*** Begin section ***

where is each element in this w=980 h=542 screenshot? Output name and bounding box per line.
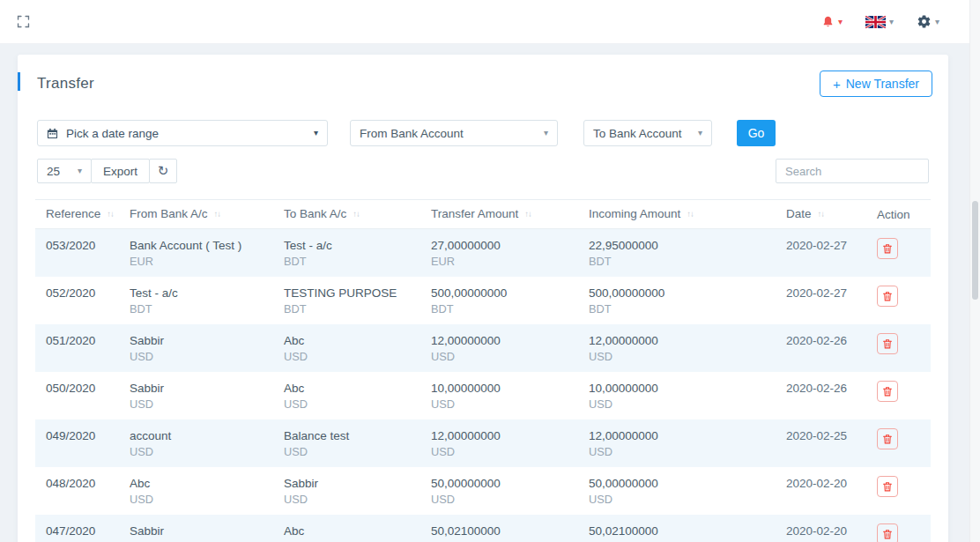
incoming-amount-cell: 12,00000000USD: [578, 419, 776, 467]
transfer-amount-cell: 50,00000000USD: [420, 467, 578, 515]
chevron-down-icon: ▾: [889, 18, 894, 26]
delete-button[interactable]: [877, 381, 898, 402]
column-header-label: From Bank A/c: [130, 207, 208, 220]
column-header-label: Reference: [46, 207, 100, 220]
column-header-label: To Bank A/c: [284, 207, 346, 220]
column-header[interactable]: To Bank A/c↑↓: [273, 200, 420, 229]
gear-icon: [917, 14, 932, 29]
transfer-table-head-row: Reference↑↓From Bank A/c↑↓To Bank A/c↑↓T…: [35, 200, 931, 229]
transfer-table: Reference↑↓From Bank A/c↑↓To Bank A/c↑↓T…: [35, 199, 931, 542]
from-bank-account-value: From Bank Account: [360, 127, 464, 140]
sort-icon: ↑↓: [107, 209, 114, 219]
delete-button[interactable]: [877, 523, 898, 542]
export-button[interactable]: Export: [91, 159, 150, 183]
trash-icon: [882, 243, 893, 255]
delete-button[interactable]: [877, 286, 898, 307]
go-button[interactable]: Go: [737, 120, 776, 146]
uk-flag-icon: [865, 16, 886, 28]
column-header[interactable]: Date↑↓: [776, 200, 866, 229]
action-cell: [866, 467, 931, 515]
transfer-table-body: 053/2020 Bank Account ( Test )EUR Test -…: [35, 229, 931, 542]
from-bank-cell: Bank Account ( Test )EUR: [119, 229, 273, 278]
sort-icon: ↑↓: [687, 209, 694, 219]
column-header-label: Date: [786, 207, 812, 220]
to-bank-cell: AbcUSD: [273, 324, 420, 372]
transfer-amount-cell: 10,00000000USD: [420, 372, 578, 419]
to-bank-cell: AbcUSD: [273, 372, 420, 419]
column-header-label: Action: [877, 208, 910, 221]
delete-button[interactable]: [877, 333, 898, 354]
incoming-amount-cell: 50,00000000USD: [578, 467, 776, 515]
delete-button[interactable]: [877, 428, 898, 449]
table-row: 050/2020 SabbirUSD AbcUSD 10,00000000USD…: [35, 372, 931, 419]
column-header[interactable]: Transfer Amount↑↓: [420, 200, 578, 229]
trash-icon: [882, 338, 893, 350]
transfer-amount-cell: 500,00000000BDT: [420, 277, 578, 324]
from-bank-cell: SabbirUSD: [119, 372, 273, 419]
plus-icon: +: [833, 78, 841, 91]
incoming-amount-cell: 50,02100000: [578, 515, 776, 542]
date-cell: 2020-02-20: [776, 467, 866, 515]
page-size-value: 25: [47, 165, 60, 178]
column-header[interactable]: From Bank A/c↑↓: [119, 200, 273, 229]
chevron-down-icon: ▾: [935, 18, 939, 26]
trash-icon: [882, 481, 893, 493]
chevron-down-icon: ▾: [544, 129, 548, 137]
table-row: 051/2020 SabbirUSD AbcUSD 12,00000000USD…: [35, 324, 931, 372]
from-bank-account-select[interactable]: From Bank Account ▾: [350, 120, 558, 146]
top-navbar: ▾ ▾ ▾: [0, 0, 980, 44]
reference-cell: 053/2020: [35, 229, 119, 278]
from-bank-cell: accountUSD: [119, 419, 273, 467]
delete-button[interactable]: [877, 238, 898, 259]
card-header: Transfer + New Transfer: [18, 55, 948, 120]
date-range-picker[interactable]: Pick a date range ▾: [37, 120, 328, 146]
incoming-amount-cell: 12,00000000USD: [578, 324, 776, 372]
date-cell: 2020-02-26: [776, 324, 866, 372]
to-bank-cell: Balance testUSD: [273, 419, 420, 467]
scrollbar-thumb[interactable]: [972, 201, 978, 300]
transfer-table-container: Reference↑↓From Bank A/c↑↓To Bank A/c↑↓T…: [18, 183, 948, 542]
vertical-scrollbar[interactable]: [969, 0, 980, 542]
trash-icon: [882, 529, 893, 540]
bell-icon: [821, 15, 835, 29]
notifications-dropdown[interactable]: ▾: [821, 15, 843, 29]
column-header[interactable]: Reference↑↓: [35, 200, 119, 229]
sort-icon: ↑↓: [353, 209, 360, 219]
chevron-down-icon: ▾: [838, 18, 843, 26]
settings-dropdown[interactable]: ▾: [917, 14, 939, 29]
language-dropdown[interactable]: ▾: [865, 16, 894, 28]
chevron-down-icon: ▾: [78, 167, 82, 175]
from-bank-cell: SabbirUSD: [119, 324, 273, 372]
new-transfer-button[interactable]: + New Transfer: [820, 71, 932, 97]
transfer-amount-cell: 12,00000000USD: [420, 324, 578, 372]
page-size-select[interactable]: 25 ▾: [37, 159, 92, 183]
incoming-amount-cell: 10,00000000USD: [578, 372, 776, 419]
chevron-down-icon: ▾: [314, 129, 318, 137]
action-cell: [866, 515, 931, 542]
column-header: Action: [866, 200, 931, 229]
transfer-amount-cell: 50,02100000: [420, 515, 578, 542]
reference-cell: 048/2020: [35, 467, 119, 515]
transfer-amount-cell: 12,00000000USD: [420, 419, 578, 467]
column-header-label: Transfer Amount: [431, 207, 518, 220]
search-input[interactable]: [776, 159, 929, 183]
search-container: [776, 159, 929, 183]
title-accent-bar: [18, 72, 20, 91]
action-cell: [866, 229, 931, 278]
action-cell: [866, 324, 931, 372]
action-cell: [866, 372, 931, 419]
reference-cell: 051/2020: [35, 324, 119, 372]
date-cell: 2020-02-26: [776, 372, 866, 419]
from-bank-cell: Test - a/cBDT: [119, 277, 273, 324]
reference-cell: 050/2020: [35, 372, 119, 419]
reference-cell: 047/2020: [35, 515, 119, 542]
delete-button[interactable]: [877, 476, 898, 497]
to-bank-cell: Test - a/cBDT: [273, 229, 420, 278]
chevron-down-icon: ▾: [698, 129, 702, 137]
refresh-button[interactable]: ↻: [149, 159, 177, 183]
column-header[interactable]: Incoming Amount↑↓: [578, 200, 776, 229]
to-bank-account-select[interactable]: To Bank Account ▾: [583, 120, 712, 146]
fullscreen-toggle[interactable]: [16, 14, 31, 29]
trash-icon: [882, 291, 893, 302]
transfer-amount-cell: 27,00000000EUR: [420, 229, 578, 278]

*** End section ***

Reproduce each line of the records exactly, omitting any picture.

* [Solved problem]
where is each element in this w=980 h=542 screenshot? Output name and bounding box per line.
incoming-amount-cell: 12,00000000USD: [578, 419, 776, 467]
transfer-amount-cell: 50,00000000USD: [420, 467, 578, 515]
chevron-down-icon: ▾: [889, 18, 894, 26]
delete-button[interactable]: [877, 381, 898, 402]
column-header-label: From Bank A/c: [130, 207, 208, 220]
column-header-label: Reference: [46, 207, 100, 220]
column-header-label: To Bank A/c: [284, 207, 346, 220]
column-header[interactable]: To Bank A/c↑↓: [273, 200, 420, 229]
gear-icon: [917, 14, 932, 29]
transfer-table-head-row: Reference↑↓From Bank A/c↑↓To Bank A/c↑↓T…: [35, 200, 931, 229]
transfer-table: Reference↑↓From Bank A/c↑↓To Bank A/c↑↓T…: [35, 199, 931, 542]
from-bank-account-value: From Bank Account: [360, 127, 464, 140]
sort-icon: ↑↓: [107, 209, 114, 219]
delete-button[interactable]: [877, 523, 898, 542]
export-button[interactable]: Export: [91, 159, 150, 183]
trash-icon: [882, 243, 893, 255]
delete-button[interactable]: [877, 286, 898, 307]
go-button[interactable]: Go: [737, 120, 776, 146]
uk-flag-icon: [865, 16, 886, 28]
column-header[interactable]: Date↑↓: [776, 200, 866, 229]
action-cell: [866, 467, 931, 515]
transfer-table-body: 053/2020 Bank Account ( Test )EUR Test -…: [35, 229, 931, 542]
from-bank-cell: Bank Account ( Test )EUR: [119, 229, 273, 278]
sort-icon: ↑↓: [687, 209, 694, 219]
column-header-label: Date: [786, 207, 812, 220]
to-bank-cell: AbcUSD: [273, 324, 420, 372]
transfer-amount-cell: 10,00000000USD: [420, 372, 578, 419]
to-bank-cell: AbcUSD: [273, 372, 420, 419]
column-header-label: Action: [877, 208, 910, 221]
delete-button[interactable]: [877, 333, 898, 354]
incoming-amount-cell: 50,00000000USD: [578, 467, 776, 515]
delete-button[interactable]: [877, 428, 898, 449]
table-row: 050/2020 SabbirUSD AbcUSD 10,00000000USD…: [35, 372, 931, 419]
column-header[interactable]: Transfer Amount↑↓: [420, 200, 578, 229]
trash-icon: [882, 338, 893, 350]
transfer-amount-cell: 500,00000000BDT: [420, 277, 578, 324]
from-bank-cell: SabbirUSD: [119, 372, 273, 419]
plus-icon: +: [833, 78, 841, 91]
incoming-amount-cell: 50,02100000: [578, 515, 776, 542]
date-cell: 2020-02-20: [776, 467, 866, 515]
page-size-value: 25: [47, 165, 60, 178]
column-header[interactable]: From Bank A/c↑↓: [119, 200, 273, 229]
chevron-down-icon: ▾: [935, 18, 939, 26]
trash-icon: [882, 481, 893, 493]
chevron-down-icon: ▾: [544, 129, 548, 137]
table-row: 051/2020 SabbirUSD AbcUSD 12,00000000USD…: [35, 324, 931, 372]
from-bank-account-select[interactable]: From Bank Account ▾: [350, 120, 558, 146]
top-navbar: ▾ ▾ ▾: [0, 0, 980, 44]
reference-cell: 053/2020: [35, 229, 119, 278]
from-bank-cell: accountUSD: [119, 419, 273, 467]
delete-button[interactable]: [877, 238, 898, 259]
card-header: Transfer + New Transfer: [18, 55, 948, 120]
date-range-picker[interactable]: Pick a date range ▾: [37, 120, 328, 146]
incoming-amount-cell: 12,00000000USD: [578, 324, 776, 372]
date-cell: 2020-02-26: [776, 324, 866, 372]
to-bank-cell: Balance testUSD: [273, 419, 420, 467]
scrollbar-thumb[interactable]: [972, 201, 978, 300]
transfer-table-container: Reference↑↓From Bank A/c↑↓To Bank A/c↑↓T…: [18, 183, 948, 542]
vertical-scrollbar[interactable]: [969, 0, 980, 542]
trash-icon: [882, 529, 893, 540]
bell-icon: [821, 15, 835, 29]
notifications-dropdown[interactable]: ▾: [821, 15, 843, 29]
column-header[interactable]: Reference↑↓: [35, 200, 119, 229]
sort-icon: ↑↓: [353, 209, 360, 219]
chevron-down-icon: ▾: [838, 18, 843, 26]
settings-dropdown[interactable]: ▾: [917, 14, 939, 29]
language-dropdown[interactable]: ▾: [865, 16, 894, 28]
chevron-down-icon: ▾: [78, 167, 82, 175]
from-bank-cell: SabbirUSD: [119, 324, 273, 372]
new-transfer-button[interactable]: + New Transfer: [820, 71, 932, 97]
transfer-amount-cell: 12,00000000USD: [420, 324, 578, 372]
page-size-select[interactable]: 25 ▾: [37, 159, 92, 183]
incoming-amount-cell: 10,00000000USD: [578, 372, 776, 419]
chevron-down-icon: ▾: [314, 129, 318, 137]
action-cell: [866, 515, 931, 542]
column-header: Action: [866, 200, 931, 229]
transfer-amount-cell: 50,02100000: [420, 515, 578, 542]
reference-cell: 048/2020: [35, 467, 119, 515]
transfer-amount-cell: 12,00000000USD: [420, 419, 578, 467]
column-header-label: Transfer Amount: [431, 207, 518, 220]
search-input[interactable]: [776, 159, 929, 183]
search-container: [776, 159, 929, 183]
title-accent-bar: [18, 72, 20, 91]
action-cell: [866, 229, 931, 278]
action-cell: [866, 324, 931, 372]
action-cell: [866, 372, 931, 419]
reference-cell: 051/2020: [35, 324, 119, 372]
date-cell: 2020-02-26: [776, 372, 866, 419]
from-bank-cell: Test - a/cBDT: [119, 277, 273, 324]
reference-cell: 050/2020: [35, 372, 119, 419]
reference-cell: 047/2020: [35, 515, 119, 542]
delete-button[interactable]: [877, 476, 898, 497]
to-bank-cell: Test - a/cBDT: [273, 229, 420, 278]
chevron-down-icon: ▾: [698, 129, 702, 137]
refresh-button[interactable]: ↻: [149, 159, 177, 183]
column-header[interactable]: Incoming Amount↑↓: [578, 200, 776, 229]
to-bank-account-select[interactable]: To Bank Account ▾: [583, 120, 712, 146]
fullscreen-toggle[interactable]: [16, 14, 31, 29]
trash-icon: [882, 291, 893, 302]
transfer-amount-cell: 27,00000000EUR: [420, 229, 578, 278]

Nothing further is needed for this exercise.